The Defense Information Systems Agency wants industry to help it optimize the tech it already has rather than starting from scratch with new systems, the agency’s leaders said during an industry day event Friday.
During DISA’s Forecast to Industry event Friday, top brass previewed their desires to better agency operations by improving cybersecurity through zero trust, automating business practices and enhancing management of software licenses and IT products.
The requests come as DISA is restructuring to better work with industry and be less “complex.” The agency now has four centers with specific mission areas, instead of two units dividing up business and operations. The new structure brings with it new priorities and business opportunities for contractors.
Roger Greenwell, DISA’s CIO and director of its new Enterprise Integration and Innovation Center, said his group will be looking at “how we actually utilize our existing tools in a more robust fashion.”
Don Means, director of the Operations and Infrastructure Center, echoed that stance: “How do we optimize what we already have out there? What have we bought that we are not using to its full potential?”
During the event, DISA overviewed a number of programs underway across the agency. One of the programs senior officials expressed great excitement for is Thunderdome, an effort to implement the zero-trust security architecture on DISA’s network.
Thunderdome is both a means to improve DISA’s cybersecurity and also a pilot of sorts for a broader Defense Department push to implement the principles of zero trust, in which network operators assume hackers have already infiltrated systems and require continuous validation of users.
“We are extremely excited and encouraged by the response we see from industry around Thunderdome,” Steven Wallace, DISA’s new CTO, said during the event.
Thunderdome is not the “be all end all” of the strategy, Wallace said, even teasing an updated version of the zero-trust reference architecture that is in the works.

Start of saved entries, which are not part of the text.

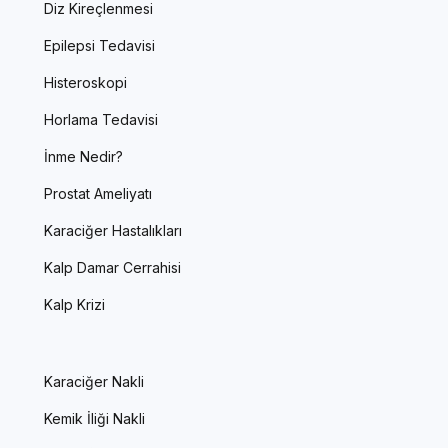
Diz Kireçlenmesi
Epilepsi Tedavisi
Histeroskopi
Horlama Tedavisi
İnme Nedir?
Prostat Ameliyatı
Karaciğer Hastalıkları
Kalp Damar Cerrahisi
Kalp Krizi
Karaciğer Nakli
Kemik İliği Nakli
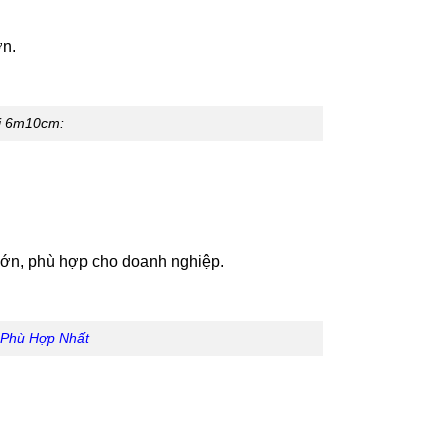
ớn.
i 6m10cm:
 lớn, phù hợp cho doanh nghiệp.
 Phù Hợp Nhất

Another “big focus” for DISA is software license management, Greenwell told the audience, as well as finding new tools to manage the agency’s IT products.

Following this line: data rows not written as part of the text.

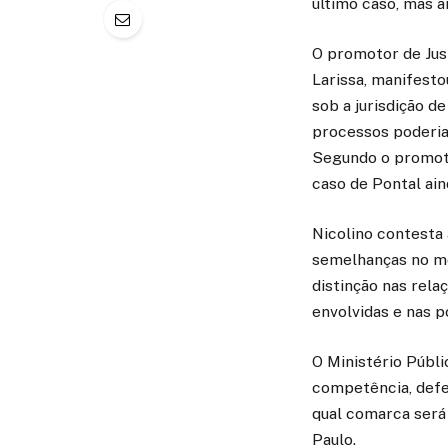
último caso, mas a
O promotor de Just
Larissa, manifesto
sob a jurisdição d
processos poderia 
Segundo o promotor
caso de Pontal ain
Nicolino contesta
semelhanças no mo
distinção nas rela
envolvidas e nas p
O Ministério Públi
competência, defen
qual comarca será
Paulo.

“Every product does licenses a little bit different,” making it difficult to track all the tools within DISA’s tech tool chest, Greenwell said.

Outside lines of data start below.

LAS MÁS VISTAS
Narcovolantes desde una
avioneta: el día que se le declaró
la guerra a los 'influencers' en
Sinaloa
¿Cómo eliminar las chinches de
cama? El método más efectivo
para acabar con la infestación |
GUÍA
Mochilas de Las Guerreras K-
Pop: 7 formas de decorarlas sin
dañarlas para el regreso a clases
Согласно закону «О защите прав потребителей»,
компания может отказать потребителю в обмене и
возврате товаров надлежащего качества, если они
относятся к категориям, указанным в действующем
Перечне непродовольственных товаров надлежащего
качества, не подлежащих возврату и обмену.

Other tech that remains on the horizon and on DISA’s “tech watch list” includes quantum-proof encryption, data fabrics, Infrastructure as Code, identity management, and breach and attack simulations, Wallace said. Some of those emerging concepts will soon become reality, he said, adding that DISA is closely watching for innovative technologies that could impact its core mission areas like command and control and communications systems.